United States President Joe Biden will meet on Thursday with his South Korean and Japanese counterparts in a summit.
The summit is expected to mark a significant victory for Washington after years of pushing Tokyo and Seoul to get along and move on from a longstanding dispute over Japan’s wartime practices.
South Korean President Yoon Seok-Yul is heading to “Camp David” for a historic trilateral summit on Friday with Biden and Japanese Prime Minister Fumio Kishida.
The U.S. has separate defense treaties with South Korea and Japan, countries that are in close proximity but have not been allies for years.

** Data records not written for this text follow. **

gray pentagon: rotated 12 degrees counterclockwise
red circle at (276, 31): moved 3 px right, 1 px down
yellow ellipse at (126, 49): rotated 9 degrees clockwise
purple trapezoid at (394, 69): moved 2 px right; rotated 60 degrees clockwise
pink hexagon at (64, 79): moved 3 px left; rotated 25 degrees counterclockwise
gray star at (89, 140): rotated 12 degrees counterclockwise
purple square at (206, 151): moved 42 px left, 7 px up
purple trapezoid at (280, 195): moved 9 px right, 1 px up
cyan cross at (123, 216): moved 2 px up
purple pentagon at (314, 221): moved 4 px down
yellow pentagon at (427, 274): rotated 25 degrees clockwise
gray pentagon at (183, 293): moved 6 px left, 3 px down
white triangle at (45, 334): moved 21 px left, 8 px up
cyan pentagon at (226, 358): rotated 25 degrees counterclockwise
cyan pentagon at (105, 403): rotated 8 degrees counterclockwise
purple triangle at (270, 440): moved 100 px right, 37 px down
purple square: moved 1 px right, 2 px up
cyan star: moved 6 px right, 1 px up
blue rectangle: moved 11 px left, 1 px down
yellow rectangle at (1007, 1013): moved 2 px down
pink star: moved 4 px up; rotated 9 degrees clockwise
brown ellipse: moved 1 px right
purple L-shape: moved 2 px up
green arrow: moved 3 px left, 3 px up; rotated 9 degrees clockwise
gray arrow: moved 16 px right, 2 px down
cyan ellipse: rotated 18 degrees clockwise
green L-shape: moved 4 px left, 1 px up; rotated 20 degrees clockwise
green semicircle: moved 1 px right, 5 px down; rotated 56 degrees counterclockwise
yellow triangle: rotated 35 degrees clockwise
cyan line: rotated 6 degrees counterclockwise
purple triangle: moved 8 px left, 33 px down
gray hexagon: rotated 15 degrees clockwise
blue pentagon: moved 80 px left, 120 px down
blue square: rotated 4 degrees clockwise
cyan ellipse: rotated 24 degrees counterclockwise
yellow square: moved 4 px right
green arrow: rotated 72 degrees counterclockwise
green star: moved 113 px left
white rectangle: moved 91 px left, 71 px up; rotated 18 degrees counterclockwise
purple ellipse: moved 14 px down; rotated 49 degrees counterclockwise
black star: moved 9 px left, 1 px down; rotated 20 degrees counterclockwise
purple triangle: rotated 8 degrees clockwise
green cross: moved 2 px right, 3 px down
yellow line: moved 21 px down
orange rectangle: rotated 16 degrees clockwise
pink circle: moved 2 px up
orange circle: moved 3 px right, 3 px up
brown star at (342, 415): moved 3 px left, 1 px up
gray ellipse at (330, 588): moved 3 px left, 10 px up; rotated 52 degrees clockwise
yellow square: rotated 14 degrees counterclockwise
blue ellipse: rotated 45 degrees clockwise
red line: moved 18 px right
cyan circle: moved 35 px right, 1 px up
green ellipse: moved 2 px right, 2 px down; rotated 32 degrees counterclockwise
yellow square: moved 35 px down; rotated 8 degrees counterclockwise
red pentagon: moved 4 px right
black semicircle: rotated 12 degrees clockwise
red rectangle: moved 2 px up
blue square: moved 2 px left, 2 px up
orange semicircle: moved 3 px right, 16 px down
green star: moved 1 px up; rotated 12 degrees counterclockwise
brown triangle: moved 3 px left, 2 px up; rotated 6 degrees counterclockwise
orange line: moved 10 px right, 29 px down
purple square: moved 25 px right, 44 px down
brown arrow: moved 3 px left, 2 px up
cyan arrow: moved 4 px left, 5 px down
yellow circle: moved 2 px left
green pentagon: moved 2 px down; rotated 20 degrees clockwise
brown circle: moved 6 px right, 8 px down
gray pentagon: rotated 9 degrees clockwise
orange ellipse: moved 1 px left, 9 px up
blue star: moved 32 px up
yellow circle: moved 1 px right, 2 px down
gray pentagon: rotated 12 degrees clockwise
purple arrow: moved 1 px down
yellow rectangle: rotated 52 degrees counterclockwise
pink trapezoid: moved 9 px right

According to ABC News, the three countries are expected to announce a joint agreement, the “Camp David Principles,” a new set of protocols to boost deterrence against North Korea and China.
The agreement is also expected to include investment in technology to create a leader-level hotline and new mechanisms to share intelligence. Plans for annual military exercises and an annual summit are expected to be part of the agreement.
For the US, Japan and South Korea are both considered “core allies — not just in the region, but around the world,” U.S. Secretary of State Antony Blinken said on Tuesday.
He added, “Strengthening our trilateral cooperation is critical to delivering for our people, for the region, and for the world. It’s a force multiplier for good.”
Speaking on Tuesday at an event marking the 78th anniversary of the end of World War II, Kishida said Japan since the end of the war “has consistently walked the path of a peace-loving nation.”
He added that Japan was “determined to join forces with the international community and do its utmost to resolve the various challenges facing the world.”
Yoon is expected to travel on Thursday immediately after a funeral ceremony for his late father, Yoon Ki-jung, an honorary professor at Seoul’s Yonsei University.